Transcribed page contents
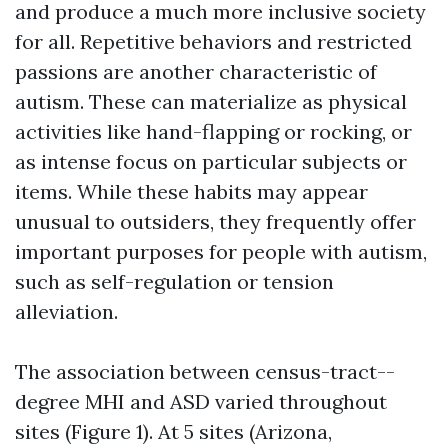
and produce a much more inclusive society
for all. Repetitive behaviors and restricted
passions are another characteristic of
autism. These can materialize as physical
activities like hand-flapping or rocking, or
as intense focus on particular subjects or
items. While these habits may appear
unusual to outsiders, they frequently offer
important purposes for people with autism,
such as self-regulation or tension
alleviation.
The association between census-tract--
degree MHI and ASD varied throughout
sites (Figure 1). At 5 sites (Arizona,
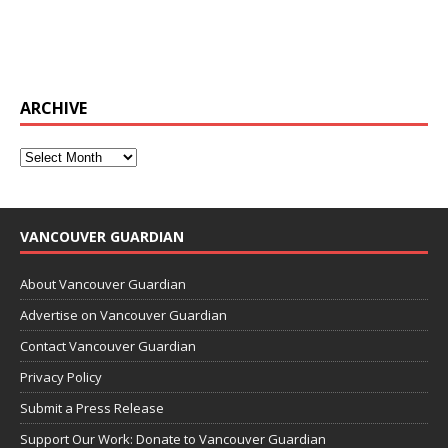
ARCHIVE
VANCOUVER GUARDIAN
About Vancouver Guardian
Advertise on Vancouver Guardian
Contact Vancouver Guardian
Privacy Policy
Submit a Press Release
Support Our Work: Donate to Vancouver Guardian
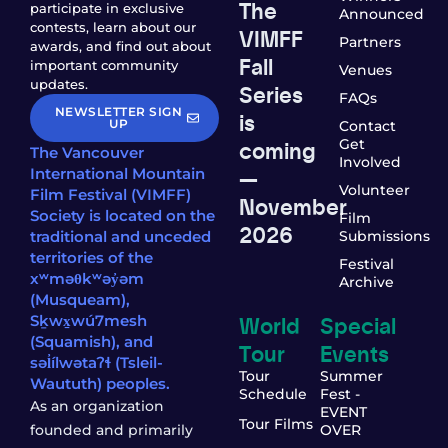
The
participate in exclusive
Announced
contests, learn about our
VIMFF
Partners
awards, and find out about
Fall
important community
Venues
updates.
Series
FAQs
NEWSLETTER SIGN
is
UP
Contact
coming
Get
The Vancouver
Involved
—
International Mountain
Volunteer
Film Festival (VIMFF)
November
Society is located on the
Film
2026
traditional and unceded
Submissions
territories of the
Festival
xʷməθkʷəy̓əm
Archive
(Musqueam),
World
Special
Sḵwx̱wú7mesh
(Squamish), and
Tour
Events
səl̓ílwətaʔɬ (Tsleil-
Tour
Summer
Waututh) peoples.
Schedule
Fest -
As an organization
EVENT
Tour Films
founded and primarily
OVER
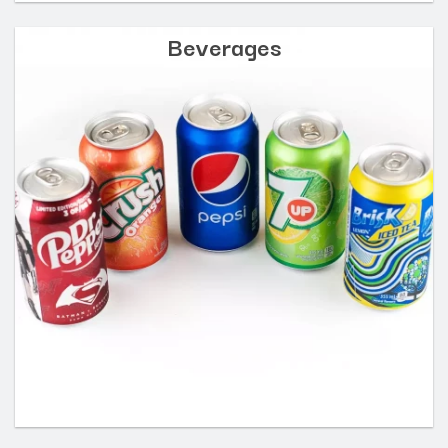
Beverages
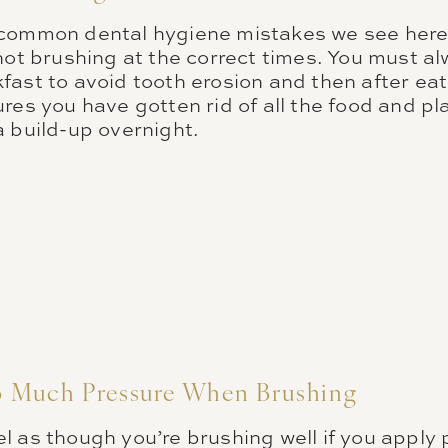
 common dental hygiene mistakes we see here
not brushing at the correct times. You must al
ast to avoid tooth erosion and then after eat
res you have gotten rid of all the food and p
a build-up overnight.
 Much Pressure When Brushing
l as though you’re brushing well if you apply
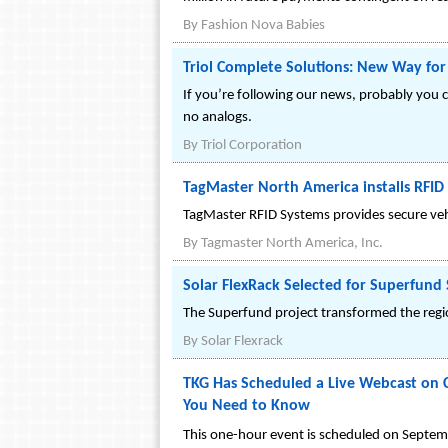
By
Fashion Nova Babies
Triol Complete Solutions: New Way for
If you’re following our news, probably you 
no analogs.
By
Triol Corporation
TagMaster North America installs RFID
TagMaster RFID Systems provides secure vehi
By
Tagmaster North America, Inc.
Solar FlexRack Selected for Superfund 
The Superfund project transformed the regio
By
Solar Flexrack
TKG Has Scheduled a Live Webcast on Cu
You Need to Know
This one-hour event is scheduled on Septe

#### [Work required]
Nothing in the records should be changed in the copy, but the pictures must be left out.

#### [Solution to this exercise]
and produce a much more inclusive society
for all. Repetitive behaviors and restricted
passions are another characteristic of
autism. These can materialize as physical
activities like hand-flapping or rocking, or
as intense focus on particular subjects or
items. While these habits may appear
unusual to outsiders, they frequently offer
important purposes for people with autism,
such as self-regulation or tension
alleviation.
The association between census-tract--
degree MHI and ASD varied throughout
sites (Figure 1). At 5 sites (Arizona,
ARCHIVE
VANCOUVER GUARDIAN
About Vancouver Guardian
Advertise on Vancouver Guardian
Contact Vancouver Guardian
Privacy Policy
Submit a Press Release
Support Our Work: Donate to Vancouver Guardian
The
participate in exclusive
Announced
contests, learn about our
VIMFF
Partners
awards, and find out about
Fall
important community
Venues
updates.
Series
FAQs
NEWSLETTER SIGN
is
UP
Contact
coming
Get
The Vancouver
Involved
—
International Mountain
Volunteer
Film Festival (VIMFF)
November
Society is located on the
Film
2026
traditional and unceded
Submissions
territories of the
Festival
xʷməθkʷəy̓əm
Archive
(Musqueam),
World
Special
Sḵwx̱wú7mesh
(Squamish), and
Tour
Events
səl̓ílwətaʔɬ (Tsleil-
Tour
Summer
Waututh) peoples.
Schedule
Fest -
As an organization
EVENT
Tour Films
founded and primarily
OVER
Beverages
 common dental hygiene mistakes we see here
not brushing at the correct times. You must al
ast to avoid tooth erosion and then after eat
res you have gotten rid of all the food and p
a build-up overnight.
 Much Pressure When Brushing
l as though you’re brushing well if you apply
By
Fashion Nova Babies
Triol Complete Solutions: New Way for
If you’re following our news, probably you 
no analogs.
By
Triol Corporation
TagMaster North America installs RFID
TagMaster RFID Systems provides secure vehi
By
Tagmaster North America, Inc.
Solar FlexRack Selected for Superfund 
The Superfund project transformed the regio
By
Solar Flexrack
TKG Has Scheduled a Live Webcast on Cu
You Need to Know
This one-hour event is scheduled on Septe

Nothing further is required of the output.